[Data records]
++++++++++++++++++++

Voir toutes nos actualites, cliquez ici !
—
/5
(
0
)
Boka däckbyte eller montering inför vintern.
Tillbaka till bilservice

++++++++++++++++++++

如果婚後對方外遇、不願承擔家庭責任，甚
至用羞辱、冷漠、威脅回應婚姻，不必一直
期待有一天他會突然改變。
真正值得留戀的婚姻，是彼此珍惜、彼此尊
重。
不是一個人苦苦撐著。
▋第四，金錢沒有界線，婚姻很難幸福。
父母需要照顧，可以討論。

++++++++++++++++++++

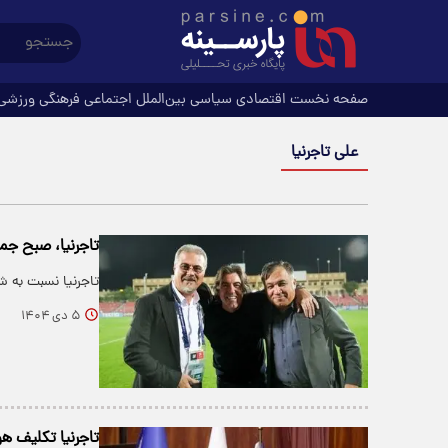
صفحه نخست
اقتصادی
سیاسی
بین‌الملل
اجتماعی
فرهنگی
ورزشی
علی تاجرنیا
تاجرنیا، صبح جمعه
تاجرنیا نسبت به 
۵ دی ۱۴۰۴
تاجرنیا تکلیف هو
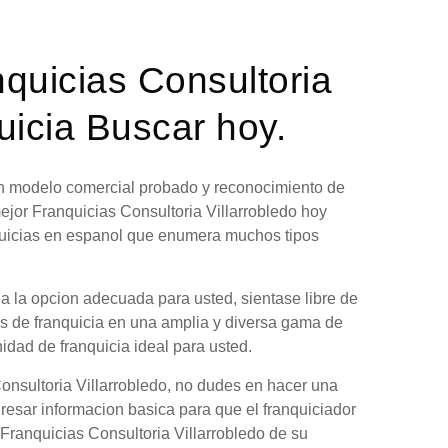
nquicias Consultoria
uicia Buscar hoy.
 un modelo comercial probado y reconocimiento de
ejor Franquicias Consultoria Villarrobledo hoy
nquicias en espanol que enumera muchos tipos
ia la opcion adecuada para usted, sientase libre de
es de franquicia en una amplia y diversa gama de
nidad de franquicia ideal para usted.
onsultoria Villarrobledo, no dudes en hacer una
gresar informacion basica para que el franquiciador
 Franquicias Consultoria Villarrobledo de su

++++++++++++++++++++

Requirement: Count how many lines of the entries contain the word "Consultoria", and respond with that count only.

Completed exercise: 3